» WORK REQUIRED
Copy nothing from the entries below except the lines from the one containing "Aviso de privacidad (446, 2312)" through the one containing "Goodyear retomará sus", and copy those exactly.

Screenshot grounding data:
○ ○ ○ ○ ○ ○ ○
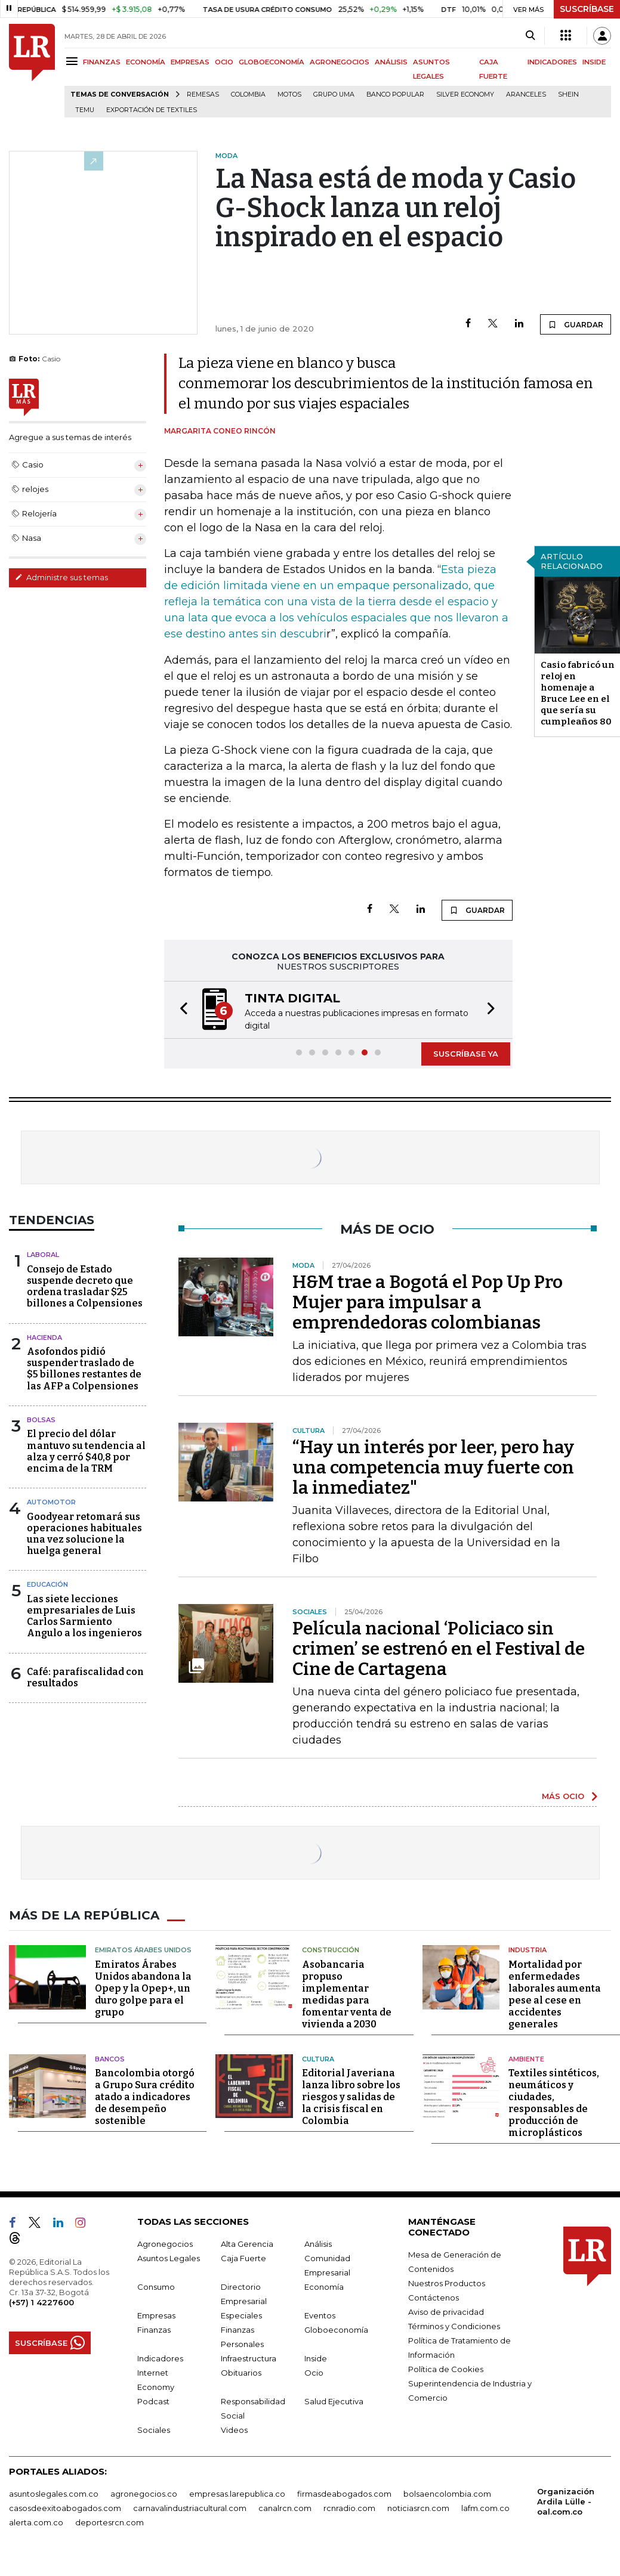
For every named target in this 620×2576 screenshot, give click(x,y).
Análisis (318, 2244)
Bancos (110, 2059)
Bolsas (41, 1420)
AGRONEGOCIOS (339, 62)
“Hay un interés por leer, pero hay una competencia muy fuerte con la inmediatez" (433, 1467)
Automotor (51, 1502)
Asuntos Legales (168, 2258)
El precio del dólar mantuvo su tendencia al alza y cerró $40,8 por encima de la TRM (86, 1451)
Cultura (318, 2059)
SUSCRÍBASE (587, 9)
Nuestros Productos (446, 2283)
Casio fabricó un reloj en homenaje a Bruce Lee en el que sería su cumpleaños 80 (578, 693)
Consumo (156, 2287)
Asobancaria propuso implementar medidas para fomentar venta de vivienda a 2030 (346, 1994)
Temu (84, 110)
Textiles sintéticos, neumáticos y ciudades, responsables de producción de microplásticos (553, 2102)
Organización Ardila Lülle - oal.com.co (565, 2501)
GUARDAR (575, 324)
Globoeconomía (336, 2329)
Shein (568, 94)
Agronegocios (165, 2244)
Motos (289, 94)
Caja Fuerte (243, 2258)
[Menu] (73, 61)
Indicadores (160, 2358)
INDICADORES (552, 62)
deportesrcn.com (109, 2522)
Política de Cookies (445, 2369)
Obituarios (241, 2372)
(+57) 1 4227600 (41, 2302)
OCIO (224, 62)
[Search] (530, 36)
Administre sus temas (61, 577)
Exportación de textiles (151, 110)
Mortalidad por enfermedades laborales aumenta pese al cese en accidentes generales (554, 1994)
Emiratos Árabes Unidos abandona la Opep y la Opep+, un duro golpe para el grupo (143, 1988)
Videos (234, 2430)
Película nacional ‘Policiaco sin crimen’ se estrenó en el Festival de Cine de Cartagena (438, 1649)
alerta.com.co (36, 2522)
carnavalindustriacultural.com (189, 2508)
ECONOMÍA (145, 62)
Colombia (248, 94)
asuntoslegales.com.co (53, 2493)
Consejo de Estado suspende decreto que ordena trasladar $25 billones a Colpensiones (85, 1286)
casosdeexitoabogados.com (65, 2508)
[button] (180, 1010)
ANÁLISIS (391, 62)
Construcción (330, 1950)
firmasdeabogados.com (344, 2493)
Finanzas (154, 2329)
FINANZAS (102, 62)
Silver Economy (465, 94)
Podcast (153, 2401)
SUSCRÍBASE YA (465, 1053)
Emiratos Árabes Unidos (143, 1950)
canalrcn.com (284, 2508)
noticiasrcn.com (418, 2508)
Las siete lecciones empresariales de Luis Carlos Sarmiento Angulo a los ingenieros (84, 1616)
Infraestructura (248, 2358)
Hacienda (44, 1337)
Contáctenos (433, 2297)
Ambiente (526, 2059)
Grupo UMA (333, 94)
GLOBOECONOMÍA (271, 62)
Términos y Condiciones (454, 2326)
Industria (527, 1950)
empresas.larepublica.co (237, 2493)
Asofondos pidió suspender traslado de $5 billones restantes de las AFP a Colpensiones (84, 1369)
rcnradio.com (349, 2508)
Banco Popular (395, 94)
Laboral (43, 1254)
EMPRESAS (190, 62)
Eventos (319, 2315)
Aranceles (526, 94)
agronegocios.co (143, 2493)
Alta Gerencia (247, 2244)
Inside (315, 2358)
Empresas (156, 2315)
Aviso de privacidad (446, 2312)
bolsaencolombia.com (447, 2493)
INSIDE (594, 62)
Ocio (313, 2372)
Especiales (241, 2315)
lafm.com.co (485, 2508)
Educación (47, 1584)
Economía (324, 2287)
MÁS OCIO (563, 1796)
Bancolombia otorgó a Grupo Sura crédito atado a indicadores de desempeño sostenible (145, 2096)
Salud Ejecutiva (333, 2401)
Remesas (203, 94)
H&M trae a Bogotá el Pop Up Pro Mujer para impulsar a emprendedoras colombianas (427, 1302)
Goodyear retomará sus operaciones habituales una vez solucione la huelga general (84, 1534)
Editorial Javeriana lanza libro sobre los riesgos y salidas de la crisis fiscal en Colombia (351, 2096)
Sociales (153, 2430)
○ ○ ○ ○ ○ ○ ○
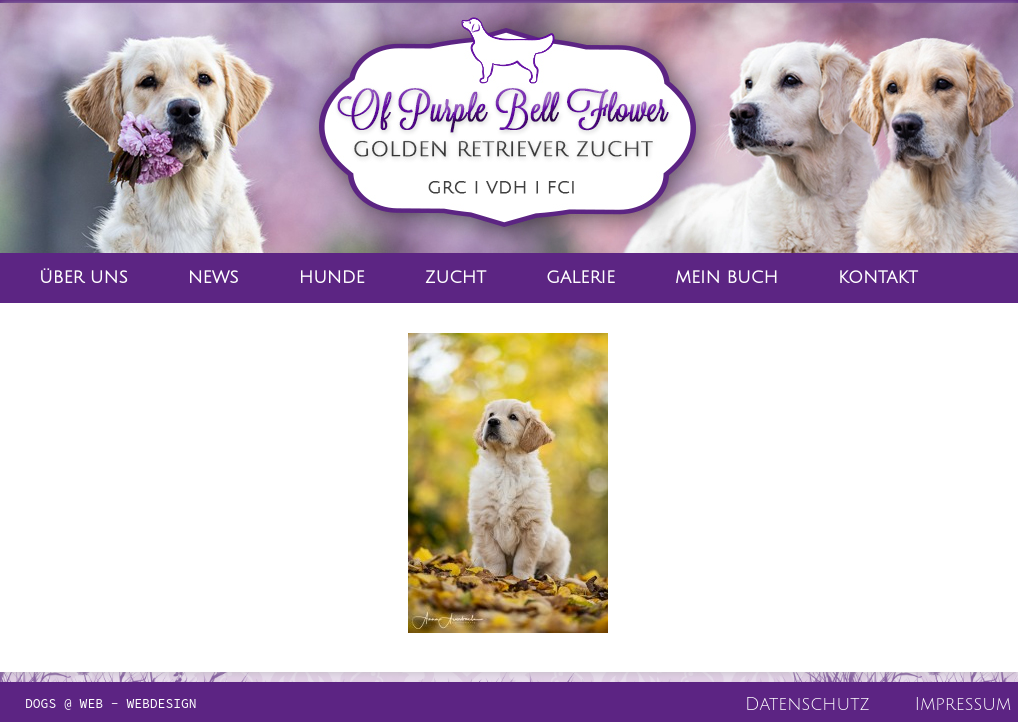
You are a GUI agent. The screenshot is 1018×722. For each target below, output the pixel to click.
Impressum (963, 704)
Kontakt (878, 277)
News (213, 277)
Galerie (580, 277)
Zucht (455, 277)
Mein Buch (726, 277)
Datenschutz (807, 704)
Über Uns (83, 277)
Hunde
○ ○ ○ ○ ○ ○ ○
» EXERCISE ANSWER
Aviso de privacidad (446, 2312)
bolsaencolombia.com (447, 2493)
INSIDE (594, 62)
Ocio (313, 2372)
Especiales (241, 2315)
lafm.com.co (485, 2508)
Educación (47, 1584)
Economía (324, 2287)
MÁS OCIO (563, 1796)
Bancolombia otorgó a Grupo Sura crédito atado a indicadores de desempeño sostenible (145, 2096)
Salud Ejecutiva (333, 2401)
Remesas (203, 94)
H&M trae a Bogotá el Pop Up Pro Mujer para impulsar a emprendedoras colombianas (427, 1302)
Goodyear retomará sus operaciones habituales una vez solucione la huelga general (84, 1534)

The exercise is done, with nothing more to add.